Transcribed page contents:
• • • • • • •
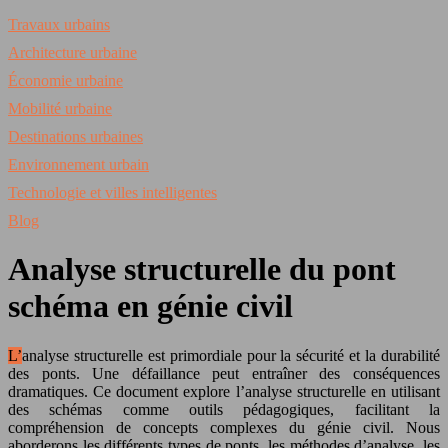
Travaux urbains
Architecture urbaine
Économie urbaine
Mobilité urbaine
Destinations urbaines
Environnement urbain
Technologie et villes intelligentes
Blog
Analyse structurelle du pont
schéma en génie civil
L’analyse structurelle est primordiale pour la sécurité et la durabilité
des ponts. Une défaillance peut entraîner des conséquences
dramatiques. Ce document explore l’analyse structurelle en utilisant
des schémas comme outils pédagogiques, facilitant la
compréhension de concepts complexes du génie civil. Nous
aborderons les différents types de ponts, les méthodes d’analyse, les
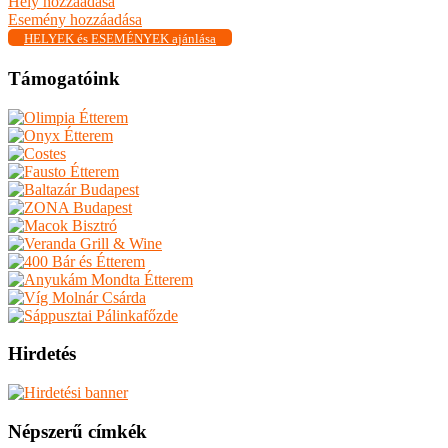
Hely hozzáadása
Esemény hozzáadása
HELYEK és ESEMÉNYEK ajánlása
Támogatóink
Hirdetés
Népszerű címkék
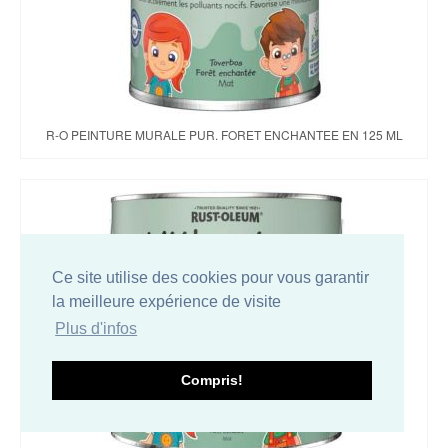
R-O PEINTURE MURALE PUR. FORET ENCHANTEE EN 125 ML
Ce site utilise des cookies pour vous garantir
la meilleure expérience de visite
Plus d'infos
Compris!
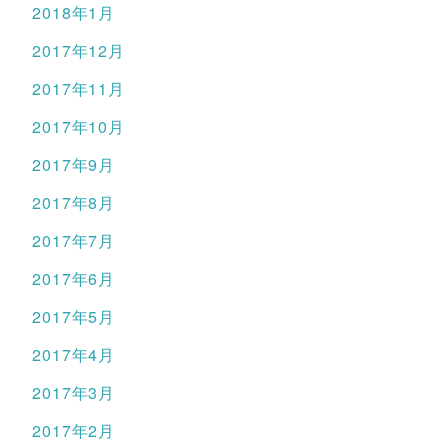
2018年1月
2017年12月
2017年11月
2017年10月
2017年9月
2017年8月
2017年7月
2017年6月
2017年5月
2017年4月
2017年3月
2017年2月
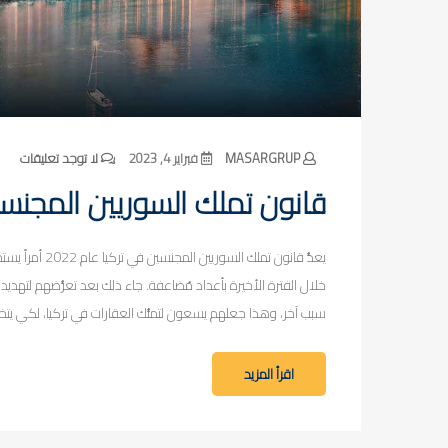
MASARGRUP
فبراير 4, 2023
لا توجد تعليقات
قانون تملك السوريين المجنسي
يعدُّ قانون تمل
خلال الفترة الأخيرة بأعداد مُضاعفة. جاء ذلك بعد تعرُّضهم لتهديد 
سبب آخر، وهذا جعلهم يسعون لتملُّك العقارات في تركيا، لكي يتخل
اقرأ المزيد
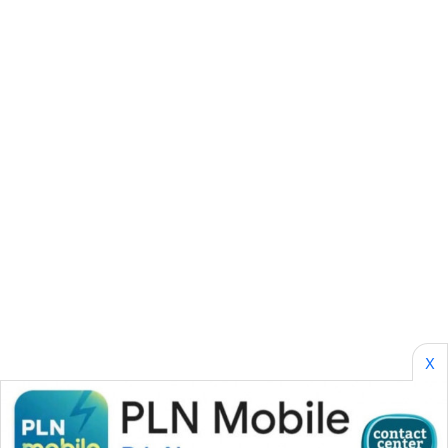
NEWS
BERKAT
NEWS
BERAMPU
NEWS
ANUGERAH
NEWS
AKHLAK
ID
X
PERAPKI
NEWS
SONYA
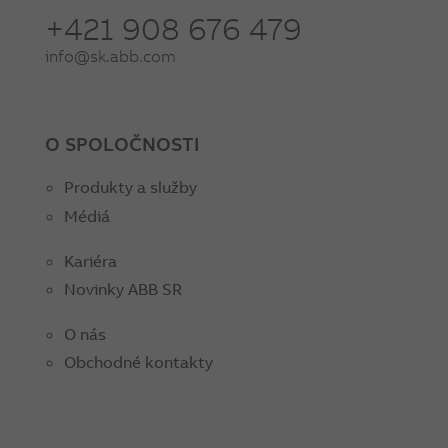
+421 908 676 479
info@sk.abb.com
O SPOLOČNOSTI
Produkty a služby
Médiá
Kariéra
Novinky ABB SR
O nás
Obchodné kontakty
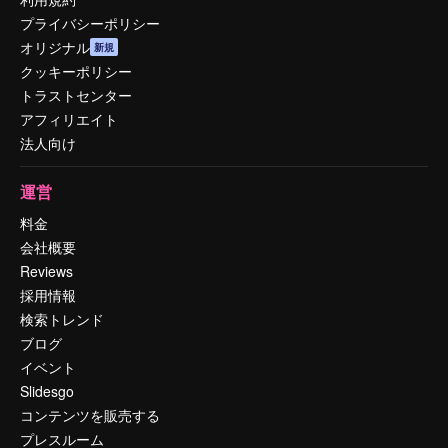
プライバシーポリシー
オリジナル
新規
クッキーポリシー
トラストセンター
アフィリエイト
法人向け
運営
料金
会社概要
Reviews
採用情報
検索トレンド
ブログ
イベント
Slidesgo
コンテンツを販売する
プレスルーム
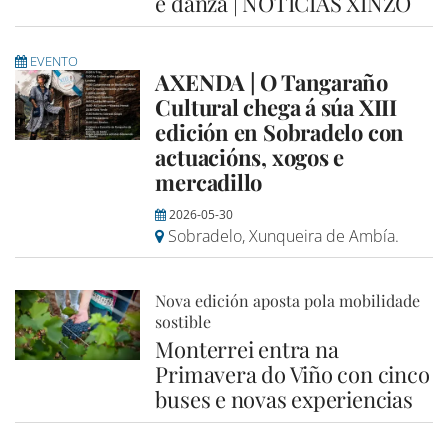
e danza | NOTICIAS XINZO
EVENTO
AXENDA | O Tangaraño
Cultural chega á súa XIII
edición en Sobradelo con
actuacións, xogos e
mercadillo
2026-05-30
Sobradelo, Xunqueira de Ambía.
Nova edición aposta pola mobilidade
sostible
Monterrei entra na
Primavera do Viño con cinco
buses e novas experiencias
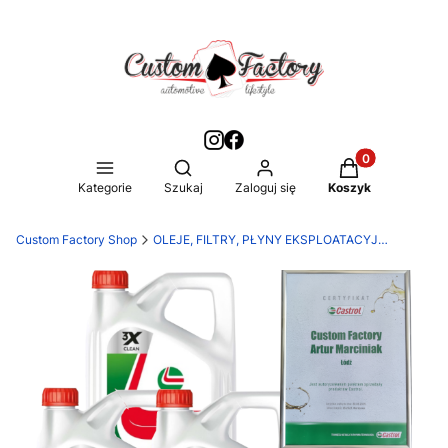
Produkty w kos
Otwórz wyszukiwarkę
Kategorie
Szukaj
Zaloguj się
Koszyk
Custom Factory Shop
OLEJE, FILTRY, PŁYNY EKSPLOATACYJNE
• • • • • • •
> _Activity_: Exactly the lines from the one holding "سبب آخر، وهذا" through the last line of the entries, both included, are to be duplicated; leave the pictures out.

> _Output_:
سبب آخر، وهذا جعلهم يسعون لتملُّك العقارات في تركيا، لكي يتخل
اقرأ المزيد
NEWS
BERKAT
NEWS
BERAMPU
NEWS
ANUGERAH
NEWS
AKHLAK
ID
X
PERAPKI
NEWS
SONYA
+421 908 676 479
info@sk.abb.com
O SPOLOČNOSTI
Produkty a služby
Médiá
Kariéra
Novinky ABB SR
O nás
Obchodné kontakty
プライバシーポリシー
オリジナル
新規
クッキーポリシー
トラストセンター
アフィリエイト
法人向け
運営
料金
会社概要
Reviews
採用情報
検索トレンド
ブログ
イベント
Slidesgo
コンテンツを販売する
プレスルーム
e danza | NOTICIAS XINZO
EVENTO
AXENDA | O Tangaraño
Cultural chega á súa XIII
edición en Sobradelo con
actuacións, xogos e
mercadillo
2026-05-30
Sobradelo, Xunqueira de Ambía.
Nova edición aposta pola mobilidade
sostible
Monterrei entra na
Primavera do Viño con cinco
buses e novas experiencias
Produkty w kos
Otwórz wyszukiwarkę
Kategorie
Szukaj
Zaloguj się
Koszyk
Custom Factory Shop
OLEJE, FILTRY, PŁYNY EKSPLOATACYJNE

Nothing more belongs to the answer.